• _GOAL OF THE EXERCISE_
Your task is to find every line of the data that holds the string "домена" and copy it.

• _AVAILABLE RECORDS_
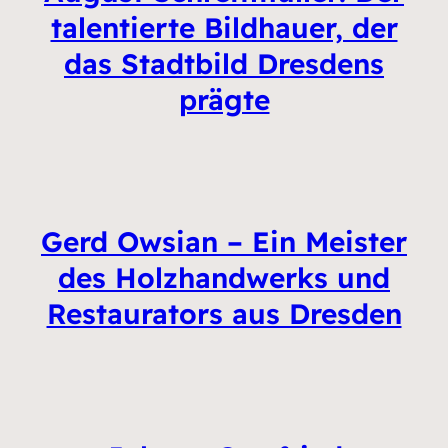
talentierte Bildhauer, der
das Stadtbild Dresdens
prägte
Gerd Owsian – Ein Meister
des Holzhandwerks und
Restaurators aus Dresden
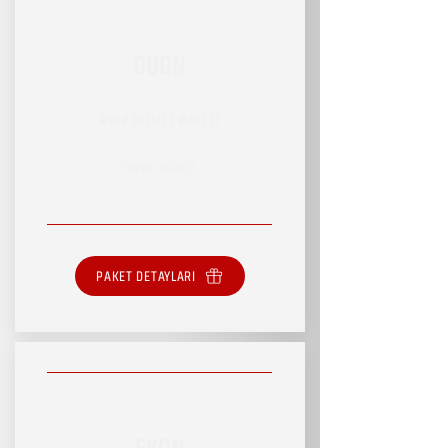
DUON
RSVP HİZMET PAKETİ
SINIRLI HİZMET
PAKET DETAYLARI
EKON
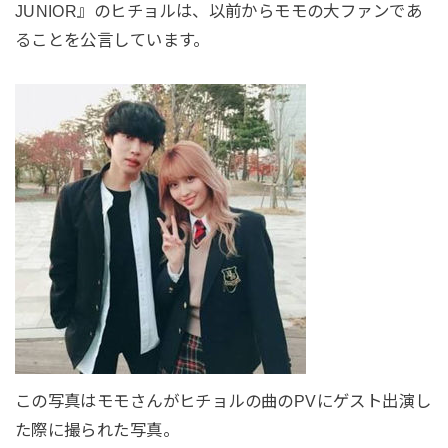
JUNIOR』のヒチョルは、以前からモモの大ファンであ
ることを公言しています。
この写真はモモさんがヒチョルの曲のPVにゲスト出演し
た際に撮られた写真。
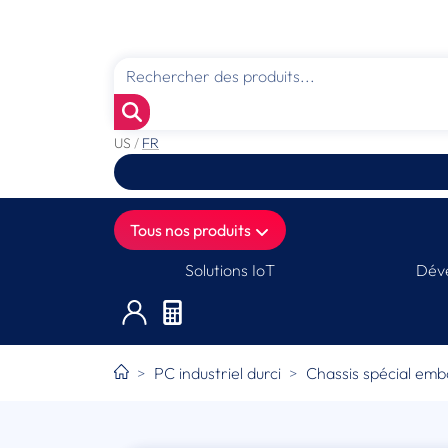
US
/
FR
Tous nos produits
Solutions IoT
Déve
PC industriel durci
Chassis spécial em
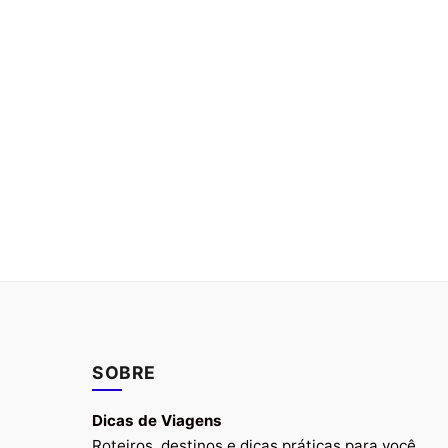
SOBRE
Dicas de Viagens
Roteiros, destinos e dicas práticas para você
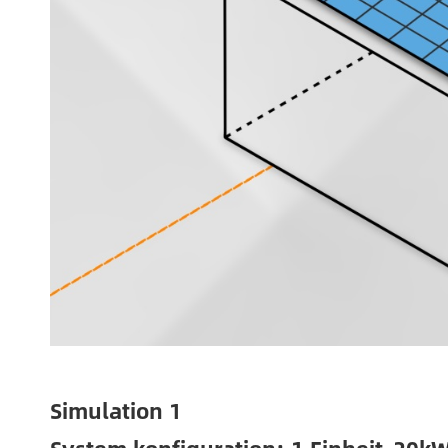
Simulation 1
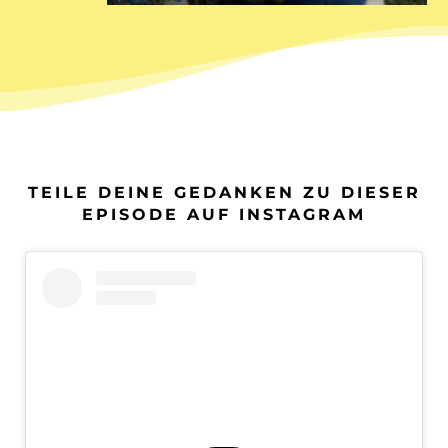
TEILE DEINE GEDANKEN ZU DIESER
EPISODE AUF INSTAGRAM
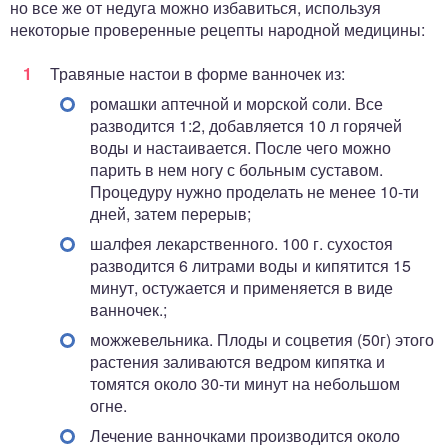
но все же от недуга можно избавиться, используя
некоторые проверенные рецепты народной медицины:
Травяные настои в форме ванночек из:
ромашки аптечной и морской соли. Все
разводится 1:2, добавляется 10 л горячей
воды и настаивается. После чего можно
парить в нем ногу с больным суставом.
Процедуру нужно проделать не менее 10-ти
дней, затем перерыв;
шалфея лекарственного. 100 г. сухостоя
разводится 6 литрами воды и кипятится 15
минут, остужается и применяется в виде
ванночек.;
можжевельника. Плоды и соцветия (50г) этого
растения заливаются ведром кипятка и
томятся около 30-ти минут на небольшом
огне.
Лечение ванночками производится около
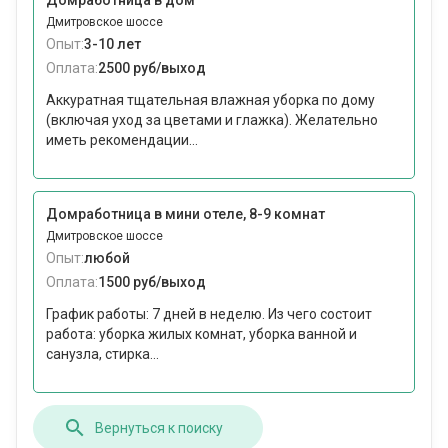
Домработница в дом
Дмитровское шоссе
Опыт:
3-10 лет
Оплата:
2500 руб/выход
Аккуратная тщательная влажная уборка по дому
(включая уход за цветами и глажка). Желательно
иметь рекомендации...
Домработница в мини отеле, 8-9 комнат
Дмитровское шоссе
Опыт:
любой
Оплата:
1500 руб/выход
График работы: 7 дней в неделю. Из чего состоит
работа: уборка жилых комнат, уборка ванной и
санузла, стирка...
Вернуться к поиску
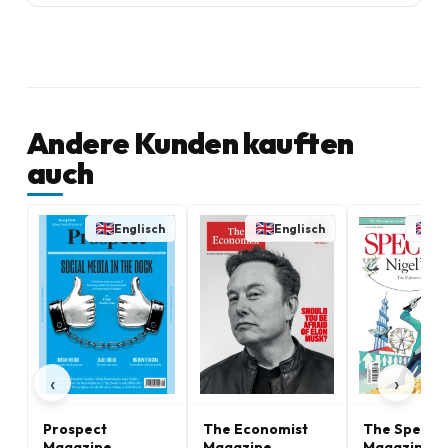
Andere Kunden kauften
auch
Englisch
Englisch
En
‹
›
Prospect
The Economist
The Specta
Magazine
Magazine
Magazine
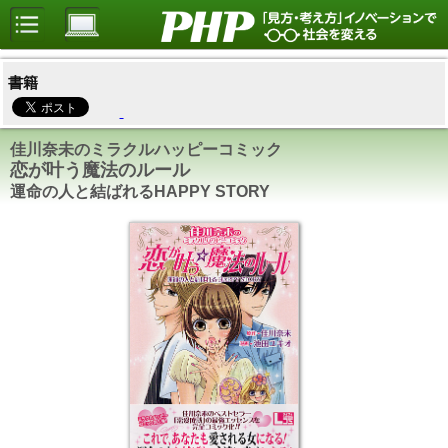
書籍
佳川奈未のミラクルハッピーコミック
恋が叶う魔法のルール
運命の人と結ばれるHAPPY STORY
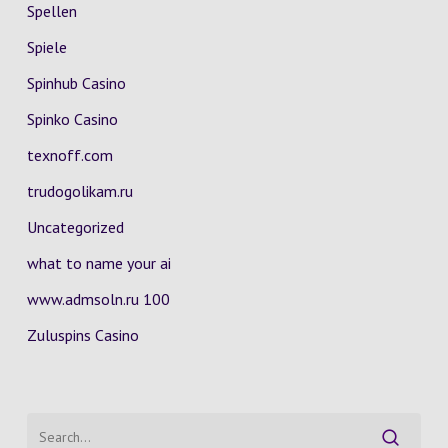
Spellen
Spiele
Spinhub Casino
Spinko Casino
texnoff.com
trudogolikam.ru
Uncategorized
what to name your ai
www.admsoln.ru 100
Zuluspins Casino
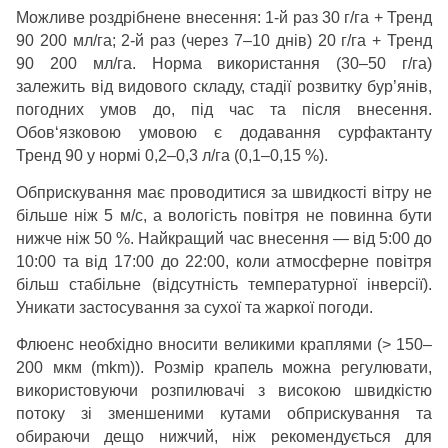
Можливе роздрібнене внесення:
1-й раз 30 г/га + Тренд
90 200 мл/га; 2-й раз (через 7–10 днів) 20 г/га + Тренд
90 200 мл/га. Норма
використання (30–50 г/га)
залежить від видового складу, стадії розвитку бур’янів,
погодних умов до, під час та після внесення.
Обов‘язковою умовою є додавання сурфактанту
Тренд
90 у нормі 0,2–0,3 л/га (0,1–0,15 %).
Обприскування має проводитися за швидкості вітру не
більше ніж 5 м/с, а вологість повітря не повинна бути
нижче ніж 50 %. Найкращий час внесення — від 5:00 до
10:00 та від 17:00 до 22:00, коли атмосферне повітря
більш стабільне (відсутність температурної інверсії).
Уникати застосування за сухої та жаркої погоди.
Флюенс
необхідно вносити великими краплями (> 150–
200 мкм (mkm)). Розмір крапель можна регулювати,
використовуючи розпилювачі з високою швидкістю
потоку зі зменшеними кутами обприскування та
обираючи дещо нижчий, ніж рекомендується для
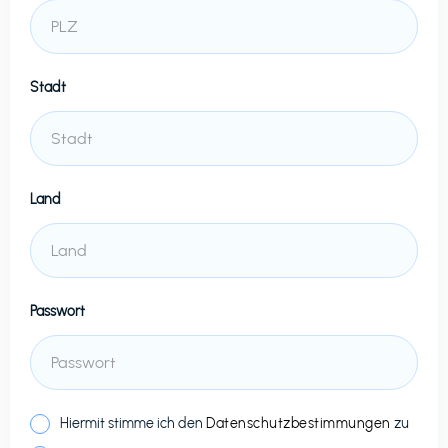
Stadt
Land
Passwort
Hiermit stimme ich den
Datenschutzbestimmungen
zu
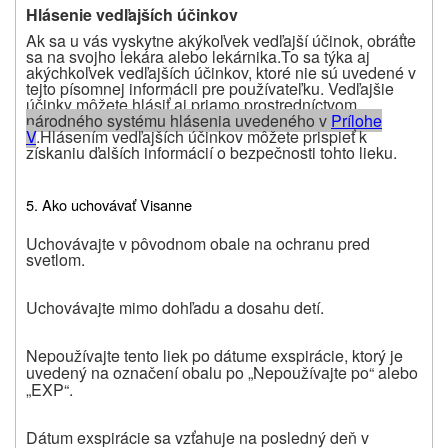
Hlásenie vedľajších účinkov
Ak sa u vás vyskytne akýkoľvek vedľajší účinok, obráťte
sa na svojho lekára alebo lekárnika.
To sa týka aj
akýchkoľvek vedľajších účinkov, ktoré nie sú uvedené v
tejto písomnej informácii pre používateľku.
Vedľajšie
účinky môžete hlásiť aj priamo prostredníctvom
národného systému hlásenia uvedeného v
P
rílohe
V
.
Hlásením vedľajších účinkov môžete prispieť k
získaniu ďalších informácií o bezpečnosti tohto lieku.
5. A
ko uchovávať Visanne
Uchovávajte v pôvodnom obale na ochranu pred
svetlom.
Uchovávajte mimo dohľadu a dosahu detí.
Nepoužívajte
tento liek
po dátume exspirácie, ktorý je
uvedený na
označení obalu po „Nepoužívajte po“ alebo
„EXP“.
Dátum exspirácie sa vzťahuje na posledný deň v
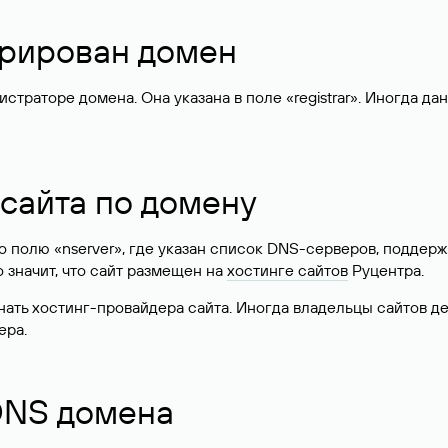
стрирован домен
раторе домена. Она указана в поле «registrar». Иногда да
 сайта по домену
 по полю «nserver», где указан список DNS-серверов, подд
 Это значит, что сайт размещен на
хостинге сайтов
Руцентра.
знать хостинг-провайдера сайта. Иногда владельцы сайтов 
ера.
 DNS домена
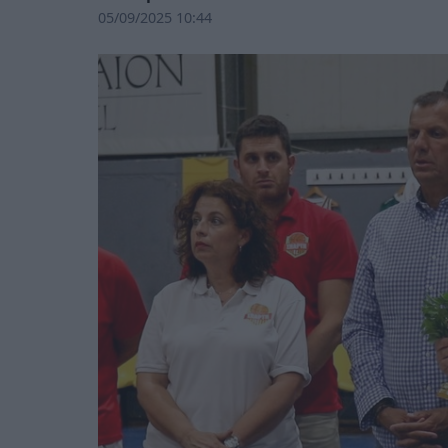
05/09/2025 10:44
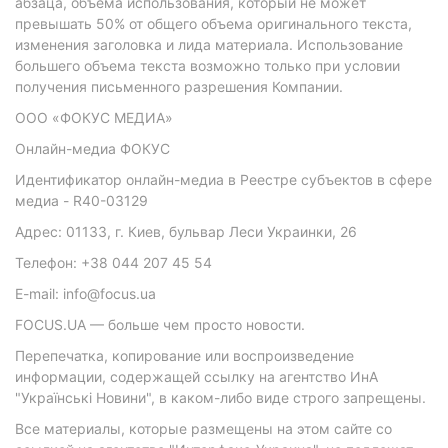
абзаца, объема использования, который не может
превышать 50% от общего объема оригинального текста,
изменения заголовка и лида материала. Использование
большего объема текста возможно только при условии
получения письменного разрешения Компании.
ООО «ФОКУС МЕДИА»
Онлайн-медиа ФОКУС
Идентификатор онлайн-медиа в Реестре субъектов в сфере
медиа - R40-03129
Адрес: 01133, г. Киев, бульвар Леси Украинки, 26
Телефон: +38 044 207 45 54
E-mail: info@focus.ua
FOCUS.UA — больше чем просто новости.
Перепечатка, копирование или воспроизведение
информации, содержащей ссылку на агентство ИнА
"Українські Новини", в каком-либо виде строго запрещены.
Все материалы, которые размещены на этом сайте со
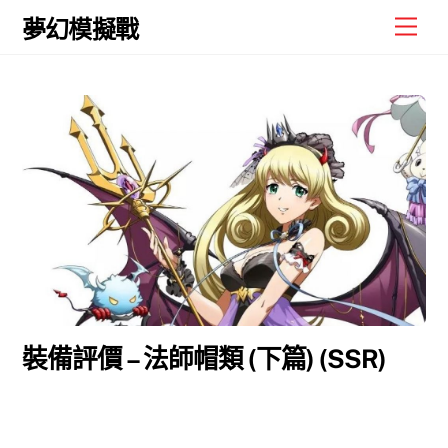
Skip
Men
夢幻模擬戰
to
content
裝備評價 – 法師帽類 (下篇) (SSR)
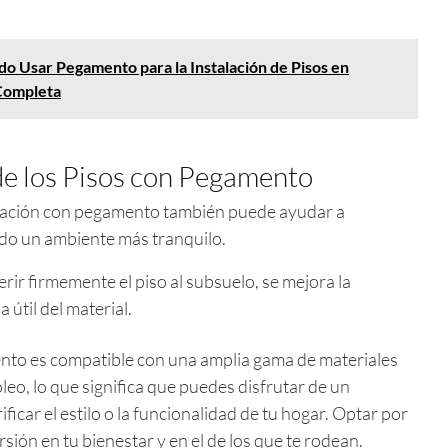
o Usar Pegamento para la Instalación de Pisos en
Completa
de los Pisos con Pegamento
talación con pegamento también puede ayudar a
ndo un ambiente más tranquilo.
herir firmemente el piso al subsuelo, se mejora la
 útil del material.
nto es compatible con una amplia gama de materiales
óleo, lo que significa que puedes disfrutar de un
ificar el estilo o la funcionalidad de tu hogar. Optar por
rsión en tu bienestar y en el de los que te rodean.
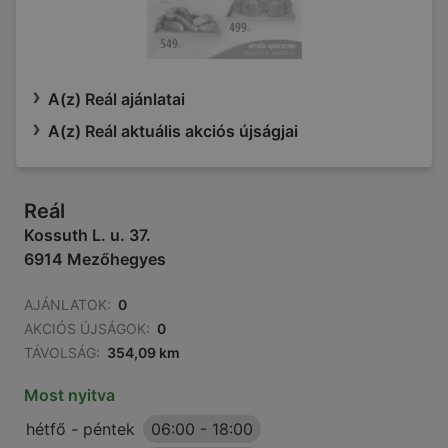
A(z) Reál ajánlatai
A(z) Reál aktuális akciós újságjai
Reál
Kossuth L. u. 37.
6914 Mezőhegyes
AJÁNLATOK:
0
AKCIÓS ÚJSÁGOK:
0
TÁVOLSÁG:
354,09 km
Most nyitva
hétfő - péntek
06:00
-
18:00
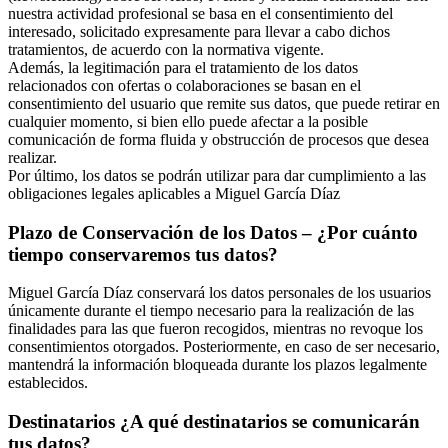
nuestra actividad profesional se basa en el consentimiento del
interesado, solicitado expresamente para llevar a cabo dichos
tratamientos, de acuerdo con la normativa vigente.
Además, la legitimación para el tratamiento de los datos
relacionados con ofertas o colaboraciones se basan en el
consentimiento del usuario que remite sus datos, que puede retirar en
cualquier momento, si bien ello puede afectar a la posible
comunicación de forma fluida y obstrucción de procesos que desea
realizar.
Por último, los datos se podrán utilizar para dar cumplimiento a las
obligaciones legales aplicables a Miguel García Díaz
Plazo de Conservación de los Datos – ¿Por cuánto
tiempo conservaremos tus datos?
Miguel García Díaz conservará los datos personales de los usuarios
únicamente durante el tiempo necesario para la realización de las
finalidades para las que fueron recogidos, mientras no revoque los
consentimientos otorgados. Posteriormente, en caso de ser necesario,
mantendrá la información bloqueada durante los plazos legalmente
establecidos.
Destinatarios ¿A qué destinatarios se comunicarán
tus datos?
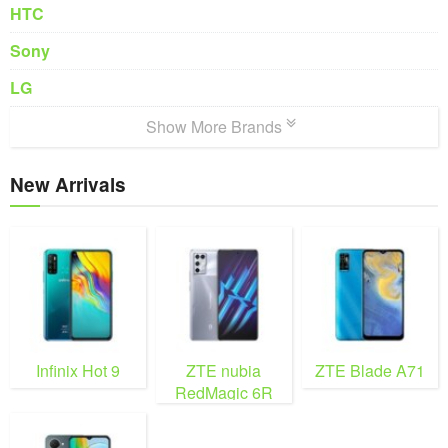
HTC
Sony
LG
Show More Brands
New Arrivals
Infinix Hot 9
ZTE nubia
ZTE Blade A71
RedMagic 6R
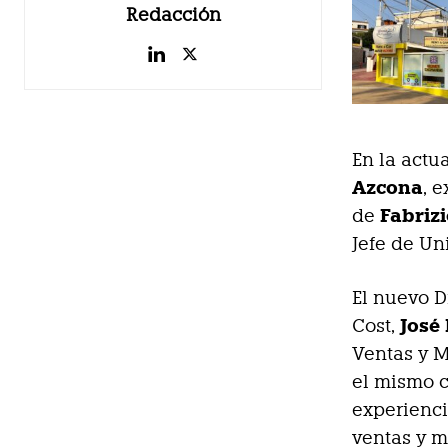
Redacción
En la actu
Azcona
, 
Fabriz
de
Jefe de Un
El nuevo D
José
Cost,
Ventas y M
el mismo c
experienci
ventas y m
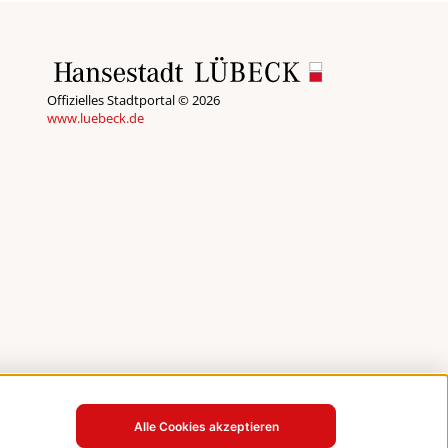
Offizielles Stadtportal © 2026
www.luebeck.de
Alle Cookies akzeptieren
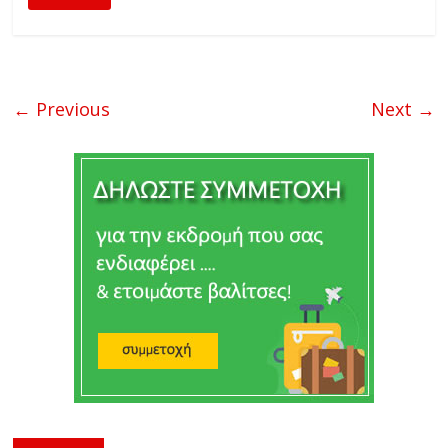
← Previous
Next →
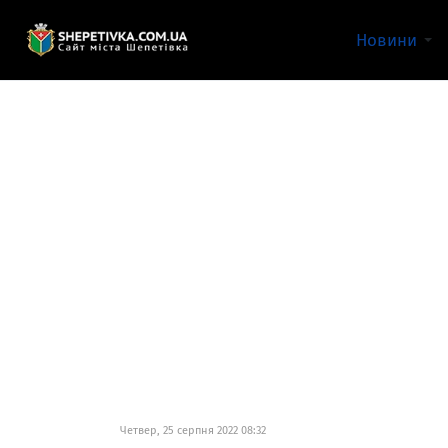
Новини
Четвер, 25 серпня 2022 08:32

• _RESULT FOR THIS EXERCISE_
раторе домена. Она указана в поле «registrar». Иногда да
 DNS домена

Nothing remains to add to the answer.